Soon thereafter, Taylor allegedly began to give and offer things of value to Lustyik in exchange for Lustyik’s agreement to use his official position to impair and impede the Utah investigation.  The indictment also alleges that Thaler, a childhood friend of Lustyik’s, served as a conduit between Taylor and Lustyik, passing information and things of value.

Specifically, the indictment charges that Taylor offered Lustyik a $200,000 cash payment; money purportedly for the medical expenses of Lustyik’s minor child; and a share in the proceeds of several anticipated contracts worth millions of dollars.

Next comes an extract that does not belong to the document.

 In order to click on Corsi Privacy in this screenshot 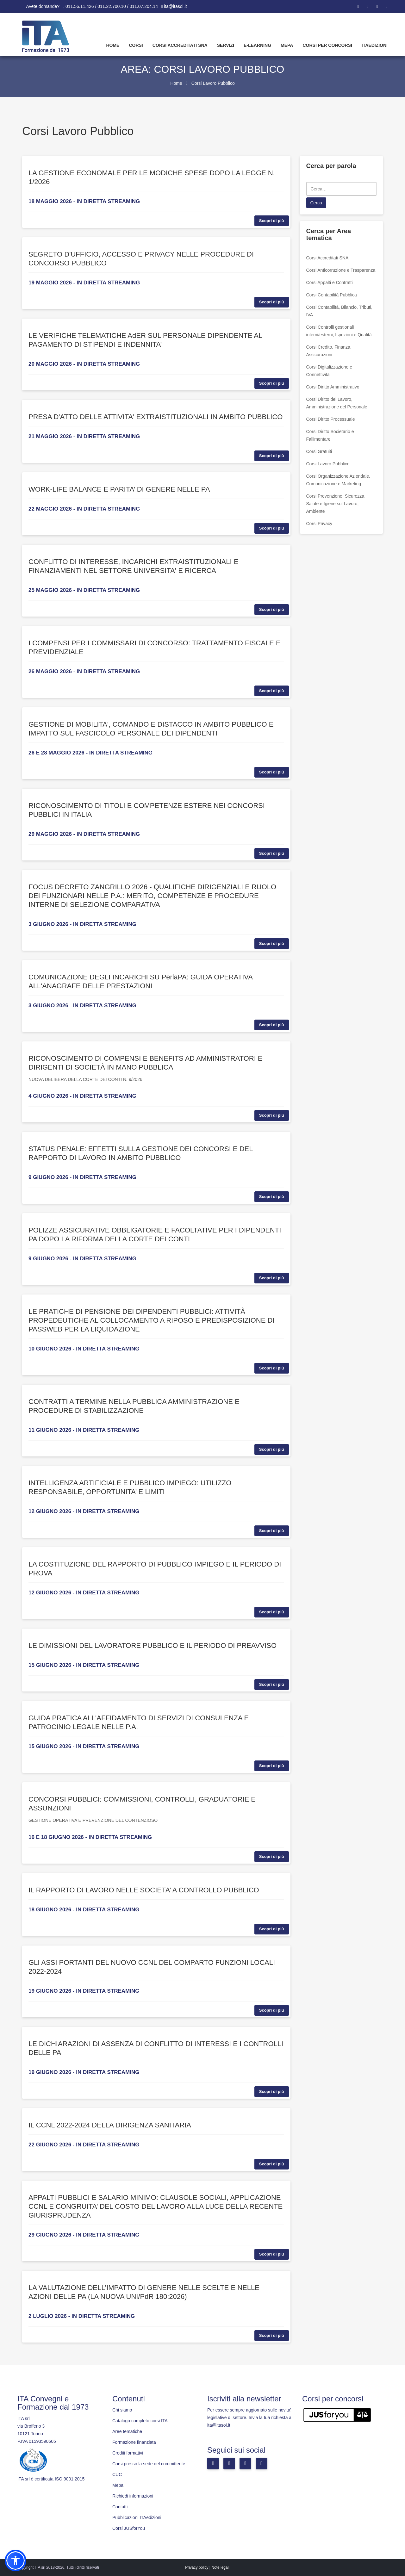 , I will do `click(319, 523)`.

According to the indictment, Lustyik used his official FBI position to impede the Utah investigation by, among other things, designating Taylor as an FBI confidential source, texting and calling the Utah investigators and prosecutors to dissuade them from charging Taylor and attempting to interview potential witnesses and targets in the Utah investigation.  As alleged in the indictment, Lustyik wrote to Taylor that he was going to interview one of Taylor’s co-defendants and “blow the doors off this thing.”  Referring to the Utah investigation, Lustyik also allegedly assured Taylor that he would not stop in his “attempt to sway this your way.”

According to the indictment, Lustyik, Taylor and Thaler attempted to conceal the full extent of Lustyik’s relationship with Taylor from the Utah prosecutors and agents, including by making and planning to make material misrepresentations and omissions to federal law enforcement involved in the investigation of Taylor.

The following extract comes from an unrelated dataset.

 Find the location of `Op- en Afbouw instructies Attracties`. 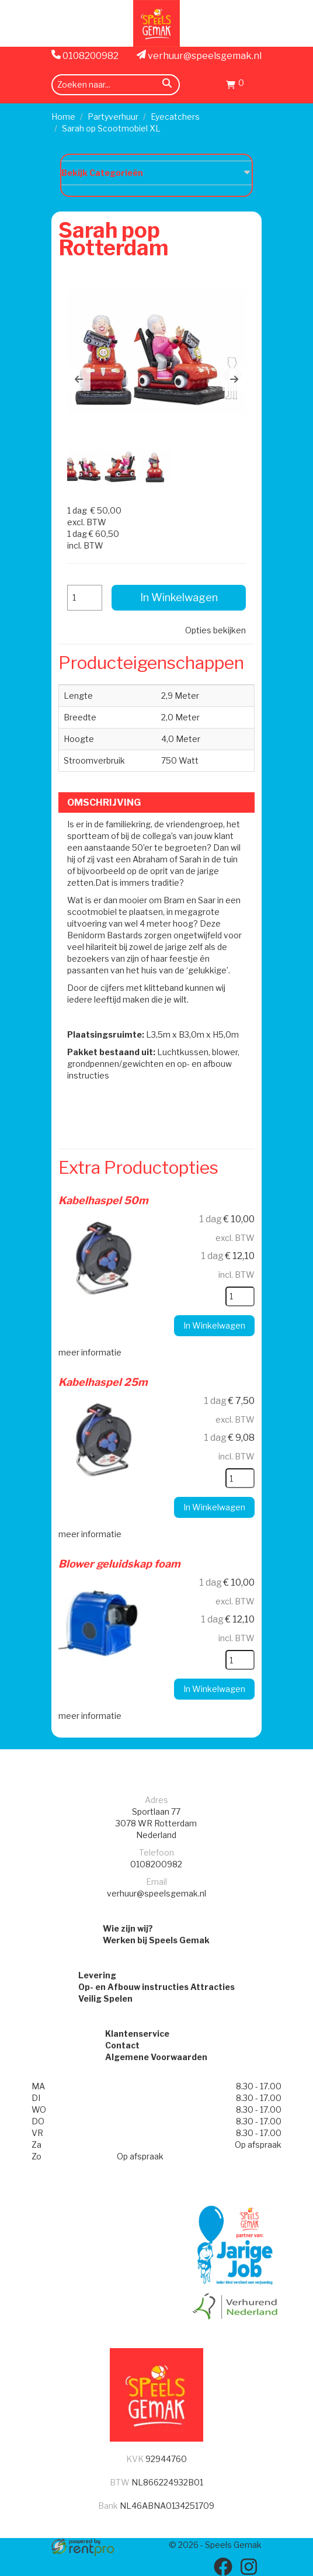 Op- en Afbouw instructies Attracties is located at coordinates (156, 1987).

For example, the indictment alleges that on Sept. 8, 2012, after Taylor was searched at the border and his computer seized, Lustyik sent a text message to Thaler, stating: “You might have to save me and testify that only you r doing business.”  Nine days later, according to the indictment, Thaler told federal law enforcement agents – in a voluntary, recorded interview – that Lustyik was not involved in Taylor’s and Thaler’s business.

The pair also allegedly used an email “dead drop” to avoid leaving a record of their interactions and used the names of football teams and nicknames as part of their coded communications.

Taylor and Lustyik were both previously arrested on prior criminal complaints in this case.  Taylor has been detained pending trial and Lustyik received a $2 million bond.  Thaler is expected to surrender to authorities tomorrow.

If convicted, the defendants each face a maximum potential penalty of five years in prison on the conspiracy charge, 20 years in prison on each of the wire fraud charges, 10 years in prison on the obstruction of justice charge and five years in prison on the obstruction of an agency proceeding charge.  Each charge also carries a maximum $250,000 fine, or twice the gross gain or loss from the offense.  The indictment also seeks forfeiture of any proceeds traceable to the conspiracy, wire fraud and obstruction of justice offenses.

The case is being investigated by the Department of Justice Office of the Inspector General and prosecuted by Trial Attorneys Kevin Driscoll and Maria Lerner of the Criminal Division’s Public Integrity Section; Acting Deputy Chief Pamela Hicks, Acting Assistant Deputy Chief Jeannette Gunderson and Trial Attorney Ann Marie Blaylock of the Criminal Division’s Asset Forfeiture and Money Laundering Section; and Assistant U.S. Attorney Carlos Esqueda.

The charges and allegations contained in the indictment are merely accusations and the defendants are presumed innocent unless and until proven guilty.